If you're a striptease club owner, you pretty much have to hire pretty young women, competent or otherwise.


I suspect that's why they are usually contractors, not employees.


No, that's probably so that they can pay below minimum wage (or, indeed, have the strippers pay the club).


Then, what DOES prevent age and sex discrimination lawsuits?


Self-interest?

Why would fire a good employee for something as stupid as sex or age?

Yes, there are people who would do that, but if they're that brainless I don't think their business is going to be long-lived.


Would you apply that some logic with regard to race?


If there are laws against discriminating on racial grounds, why should there be no laws against discrimination on age?


So if someone is a sub standard employee, either in their own output or in the team environment and their age could be a contributing factor are you unable to fire them?

I mean a younger employee could also be slow or not on the same page as their coworkers and they would be being fired for the same reason.


He seems to be claiming that it was mainly his age, which would be less permissible.

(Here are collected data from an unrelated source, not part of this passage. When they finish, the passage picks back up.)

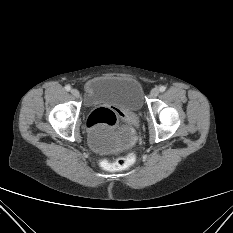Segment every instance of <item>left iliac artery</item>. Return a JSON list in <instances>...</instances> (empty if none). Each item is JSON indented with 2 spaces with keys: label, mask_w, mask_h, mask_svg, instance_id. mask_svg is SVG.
<instances>
[{
  "label": "left iliac artery",
  "mask_w": 233,
  "mask_h": 233,
  "mask_svg": "<svg viewBox=\"0 0 233 233\" xmlns=\"http://www.w3.org/2000/svg\"><path fill=\"white\" fill-rule=\"evenodd\" d=\"M159 90H160V92H164L166 90V87L165 86H160Z\"/></svg>",
  "instance_id": "left-iliac-artery-1"
}]
</instances>
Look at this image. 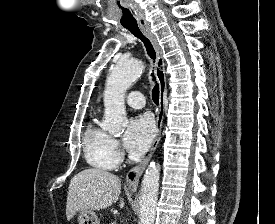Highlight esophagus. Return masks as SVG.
<instances>
[{"mask_svg": "<svg viewBox=\"0 0 275 224\" xmlns=\"http://www.w3.org/2000/svg\"><path fill=\"white\" fill-rule=\"evenodd\" d=\"M140 29L142 30L143 34L151 41L156 51L155 76L158 81L160 90L159 111L156 118L157 134L148 155L139 164L133 167L126 175V185L130 188H136L138 186L139 179L159 143L167 94L166 72L162 48L159 45L156 36L151 32L149 23L147 21L144 20L140 22Z\"/></svg>", "mask_w": 275, "mask_h": 224, "instance_id": "obj_1", "label": "esophagus"}]
</instances>
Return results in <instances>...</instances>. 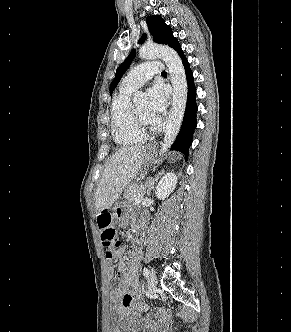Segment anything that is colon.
Returning a JSON list of instances; mask_svg holds the SVG:
<instances>
[{
    "mask_svg": "<svg viewBox=\"0 0 291 332\" xmlns=\"http://www.w3.org/2000/svg\"><path fill=\"white\" fill-rule=\"evenodd\" d=\"M98 226L101 232V240L107 258H113L115 249L119 242L114 228V218L109 211L102 212L98 217ZM163 313V312H162ZM118 331L116 326H113L111 332Z\"/></svg>",
    "mask_w": 291,
    "mask_h": 332,
    "instance_id": "colon-1",
    "label": "colon"
}]
</instances>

In particular, as far as terminating him goes (as opposed to merely changing him to a different role), the reason Google gave that they couldn't find him any future role in the company was that he was a bad "cultural fit" for the company, which is a lot more vague and questionable-sounding than saying he was a "substandard engineer" or anything more performance-oriented like that. Reid is more or less alleging that "not a cultural fit" is a euphemism for "old guy", and he claims he has some statistics to back that up, showing that Google fired old people disproportionately often.


> Google gave that they couldn't find him any future role in the company was that he was a bad "cultural fit" for the company, which is a lot more vague and questionable-sounding

I don't think it's vague at all: Google has a culture where everyone codes, there are no architecture astronauts, no enterprise crapware, less emphasis on documentation and meetings and even user experience, more on Making Stuff.

I'm not making any judgement call on that, merely saying that it's a culture many people wouldn't fit in to, in particular ex-government employees.


I agree that's reasonable, but that does seem rather more specific than "cultural fit". Something like, "at Google, all the engineers code, and so-and-so wasn't willing to code" seems like a pretty air-tight, neutral reason to fire someone, but it doesn't seem like it's the reason Google gave here.


"old guy" =?=> "not a cultural fit"

There might be a correlation - older people may already have locally wrong opinions that are harder to change.


> He seems to be claiming that it was mainly his age

If the reasons he was let go were all typically legitimate reasons but also possibly directly due to age, would that be discrimination?

I can't think of solid examples for programmers, but to use another field: Suppose a firefighter is let go because his age has robbed him of his ability to perform physically. Is this ageist?


It's a complicated area, but I think generally the answer is that that's allowed, but with a fairly high bar for the employer to show that what they're testing really is a "bona fide occupational qualification". One of the important cases in the area is Dothard v. Rawlinson (1977), where the Supreme Court held that Alabama's height and weight requirements for prison guards, which disproportionately impacted women, were not justified, because there was no evidence that these height and weight cutoffs correlated strongly with prison safety: http://en.wikipedia.org/wiki/Dothard_v._Rawlinson


You can't discriminate on gender either, yet someone advertising for a prostitute (in itself legal in my country) can specifically request women and prevail in court, whereas someone advertising for an accountant will not. There needs to be an objectively justifiable reason, the modalities of which have been (to an extend) worked out in hundreds of courts cases over the years. In the firefighters case, I guess that by now most fire brigades have set limits and reached agreements with union and the legislation to sort these things out, as have other fields.


Admittedly, it's a fine line to walk. That's why we're letting the most experienced judges in the state sort it out.